Start of Given records
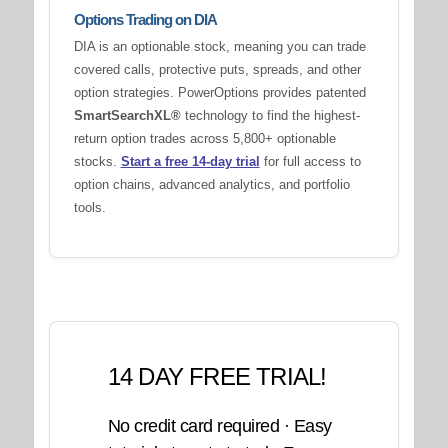
Options Trading on DIA
DIA is an optionable stock, meaning you can trade
covered calls, protective puts, spreads, and other
option strategies. PowerOptions provides patented
SmartSearchXL®
technology to find the highest-
return option trades across 5,800+ optionable
stocks.
Start a free 14-day trial
for full access to
option chains, advanced analytics, and portfolio
tools.
14 DAY FREE TRIAL!
No credit card required · Easy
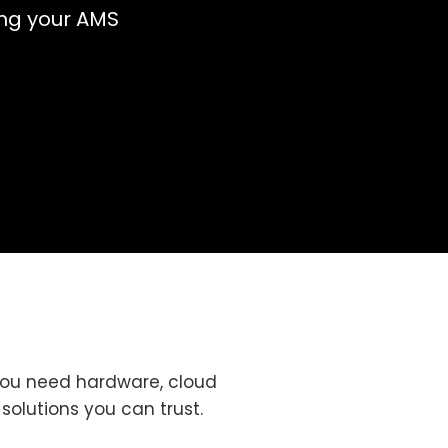
ng your AMS
you need hardware, cloud
 solutions you can trust.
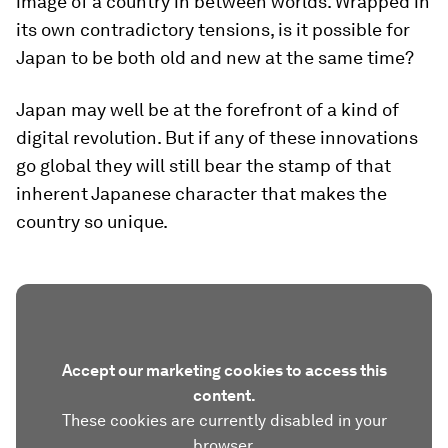
image of a country in between worlds. Wrapped in
its own contradictory tensions, is it possible for
Japan to be both old and new at the same time?
Japan may well be at the forefront of a kind of
digital revolution. But if any of these innovations
go global they will still bear the stamp of that
inherent Japanese character that makes the
country so unique.
Accept our marketing cookies to access this
content.
These cookies are currently disabled in your
browser.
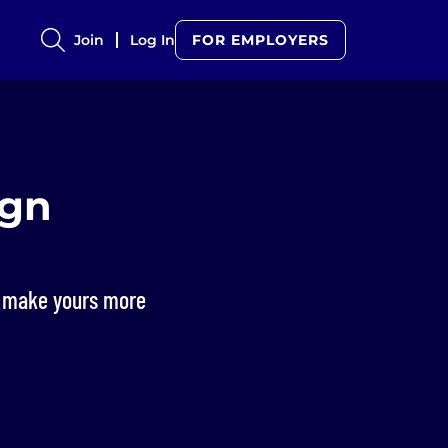
Join
Log In
FOR EMPLOYERS
ign
to make yours more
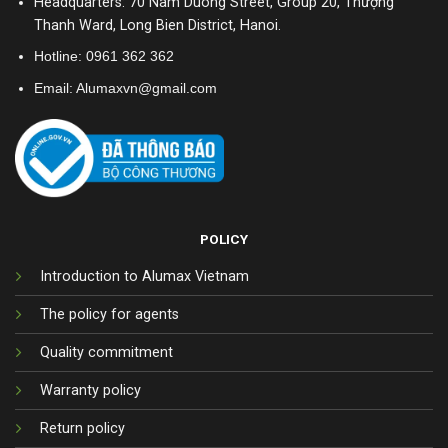
Headquarters: 70 Nam Duong Street, Group 20, Thượng
Thanh Ward, Long Bien District, Hanoi.
Hotline:
0961 362 362
Email: Alumaxvn@gmail.com
POLICY
Introduction to Alumax Vietnam
The policy for agents
Quality commitment
Warranty policy
Return policy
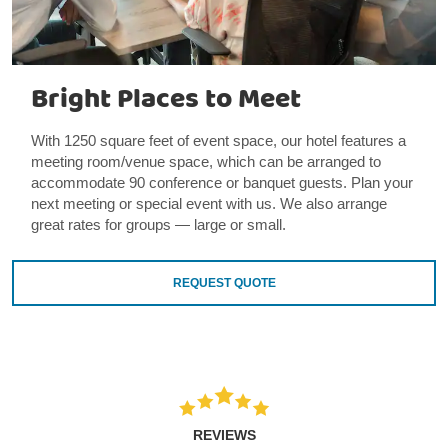
Bright Places to Meet
With 1250 square feet of event space, our hotel features a
meeting room/venue space, which can be arranged to
accommodate 90 conference or banquet guests. Plan your
next meeting or special event with us. We also arrange
great rates for groups — large or small.
REQUEST QUOTE
REVIEWS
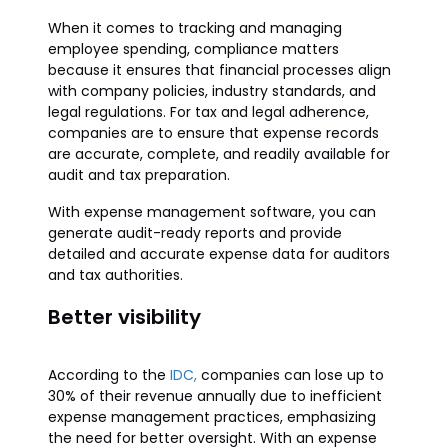
When it comes to tracking and managing
employee spending, compliance matters
because it ensures that financial processes align
with company policies, industry standards, and
legal regulations. For tax and legal adherence,
companies are to ensure that expense records
are accurate, complete, and readily available for
audit and tax preparation.
With expense management software, you can
generate audit-ready reports and provide
detailed and accurate expense data for auditors
and tax authorities.
Better visibility
According to the
IDC,
companies can lose up to
30% of their revenue annually due to inefficient
expense management practices, emphasizing
the need for better oversight. With an expense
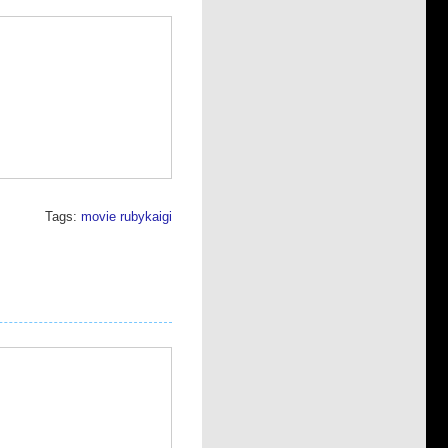
Tags:
movie
rubykaigi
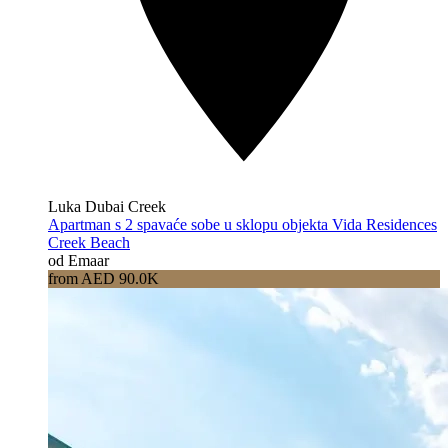
Luka Dubai Creek
Apartman s 2 spavaće sobe u sklopu objekta Vida Residences
Creek Beach
od Emaar
from AED 90.0K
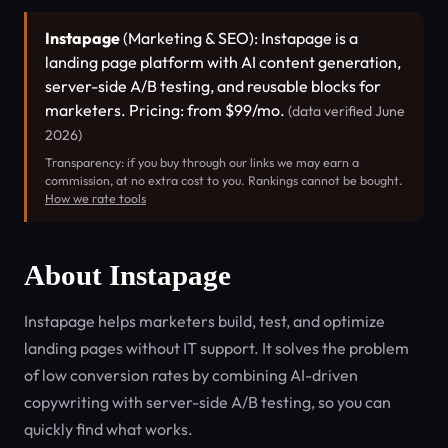
Instapage
(Marketing & SEO): Instapage is a
landing page platform with AI content generation,
server-side A/B testing, and reusable blocks for
marketers. Pricing: from $99/mo.
(data verified June
2026)
Transparency: if you buy through our links we may earn a
commission, at no extra cost to you. Rankings cannot be bought.
How we rate tools
About Instapage
Instapage helps marketers build, test, and optimize
landing pages without IT support. It solves the problem
of low conversion rates by combining AI-driven
copywriting with server-side A/B testing, so you can
quickly find what works.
End of Given records
What you need to do: Could you reproduce all of the data above exactly and skip any image?

Answer section:
Options Trading on DIA
DIA is an optionable stock, meaning you can trade
covered calls, protective puts, spreads, and other
option strategies. PowerOptions provides patented
SmartSearchXL®
technology to find the highest-
return option trades across 5,800+ optionable
stocks.
Start a free 14-day trial
for full access to
option chains, advanced analytics, and portfolio
tools.
14 DAY FREE TRIAL!
No credit card required · Easy
ng your AMS
you need hardware, cloud
 solutions you can trust.
image of a country in between worlds. Wrapped in
its own contradictory tensions, is it possible for
Japan to be both old and new at the same time?
Japan may well be at the forefront of a kind of
digital revolution. But if any of these innovations
go global they will still bear the stamp of that
inherent Japanese character that makes the
country so unique.
Accept our marketing cookies to access this
content.
These cookies are currently disabled in your
browser.
Join
Log In
FOR EMPLOYERS
ign
to make yours more
Headquarters: 70 Nam Duong Street, Group 20, Thượng
Thanh Ward, Long Bien District, Hanoi.
Hotline:
0961 362 362
Email: Alumaxvn@gmail.com
POLICY
Introduction to Alumax Vietnam
The policy for agents
Quality commitment
Warranty policy
Return policy
Bright Places to Meet
With 1250 square feet of event space, our hotel features a
meeting room/venue space, which can be arranged to
accommodate 90 conference or banquet guests. Plan your
next meeting or special event with us. We also arrange
great rates for groups — large or small.
REQUEST QUOTE
REVIEWS
When it comes to tracking and managing
employee spending, compliance matters
because it ensures that financial processes align
with company policies, industry standards, and
legal regulations. For tax and legal adherence,
companies are to ensure that expense records
are accurate, complete, and readily available for
audit and tax preparation.
With expense management software, you can
generate audit-ready reports and provide
detailed and accurate expense data for auditors
and tax authorities.
Better visibility
According to the
IDC,
companies can lose up to
30% of their revenue annually due to inefficient
expense management practices, emphasizing
the need for better oversight. With an expense
Tags:
movie
rubykaigi
Luka Dubai Creek
Apartman s 2 spavaće sobe u sklopu objekta Vida Residences
Creek Beach
od Emaar
from AED 90.0K
Instapage
(Marketing & SEO): Instapage is a
landing page platform with AI content generation,
server-side A/B testing, and reusable blocks for
marketers. Pricing: from $99/mo.
(data verified June
2026)
Transparency: if you buy through our links we may earn a
commission, at no extra cost to you. Rankings cannot be bought.
How we rate tools
About Instapage
Instapage helps marketers build, test, and optimize
landing pages without IT support. It solves the problem
of low conversion rates by combining AI-driven
copywriting with server-side A/B testing, so you can
quickly find what works.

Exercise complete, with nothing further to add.